It seems that every other publisher is either flooded with submissions or simply cannot afford accepting any new ones. They’ve all got big back catalogues to go through. A phenomenon, in my opinion, that is rather dangerous in scale.
I mean, can this all really be true? Not one single publisher out there willing to take on manuscripts or submissions from writers? I wonder how many writers there are in the world? With this rate (and I’m stating one particular publisher’s quote that they’re receiving no less than TWENETY manuscripts per week!

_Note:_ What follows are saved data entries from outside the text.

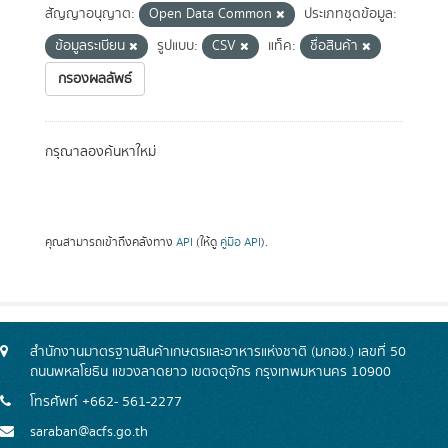
สัญญาอนุญาต:
Open Data Common
ประเภทชุดข้อมูล:
ข้อมูลระเบียน
รูปแบบ:
CSV
แท็ค:
ชื่อสินค้า
กรองผลลัพธ์
กรุณาลองค้นหาใหม่
คุณสามารถเข้าถึงคลังทาง
API
(ให้ดู
คู่มือ API
).
สำนักงานมาตรฐานสินค้าเกษตรและอาหารแห่งชาติ (มกอช.) เลขที่ 50
ถนนพหลโยธิน แขวงลาดยาว เขตจตุจักร กรุงเทพมหานคร 10900
โทรศัพท์ +662- 561-2277
saraban@acfs.go.th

Another has a full editorial calendar and would only accept new submissions during the fourth quarter of 2006!!!), I’m guessing that a little over half of the population of the planet are writers, or at least people who at one point of the other decided to have a whack at this writing lark and jot themselves a novel and send it out to those “publisher” guys!
Flippin’ Heck! That’s wicked!
And I’m here talking mostly about the small-time publishers. I won’t even touch upon the big guns in the industry, oh no sir, these are too busy securing multi-million deals with people like Bill Clinton and Colin Powell and Robbie Williams!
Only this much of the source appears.